Quoridor AI based on Monte Carlo Tree Search

Quoridor is an abstract strategy game played on a board of 81 (9x9) square spaces where the objective is to get your pawn to the opposite side of the board.

This AI agent playing Quoridor is based on Monte Carlo tree search (MCTS). Pure MCTS resulted in a poor performance. The performance was significantly improved after applying some heuristics. I added heuristics to the selection, expansion and simulation phase of the tree search (and also to post processes after search). You can see some of them on the "Some Heuristics Included" section below.
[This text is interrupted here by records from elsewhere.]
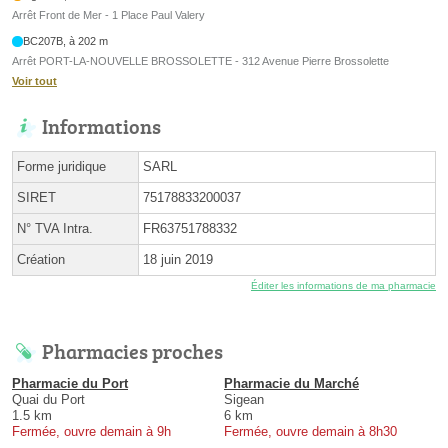
Arrêt Front de Mer - 1 Place Paul Valery
BC207B, à 202 m
Arrêt PORT-LA-NOUVELLE BROSSOLETTE - 312 Avenue Pierre Brossolette
Voir tout
Informations
Forme juridique
SARL
SIRET
75178833200037
N° TVA Intra.
FR63751788332
Création
18 juin 2019
Éditer les informations de ma pharmacie
Pharmacies proches
Pharmacie du Port
Pharmacie du Marché
Quai du Port
Sigean
1.5 km
6 km
Fermée, ouvre demain à 9h
Fermée, ouvre demain à 8h30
If you want to see all the heuristics or their implementation details, refer to the comments in the source code. (Find the word "heuristic".)

You can play against this AI on the website (or web app) https://gorisanson.github.io/quoridor-ai/.

The number of rollouts per move for each AI level on the website is following.

Level	Rollouts per Move
Novice	2,500
Average	7,500
Good	20,000
Strong	60,000

Some Heuristics Included in the latest version (v0.3)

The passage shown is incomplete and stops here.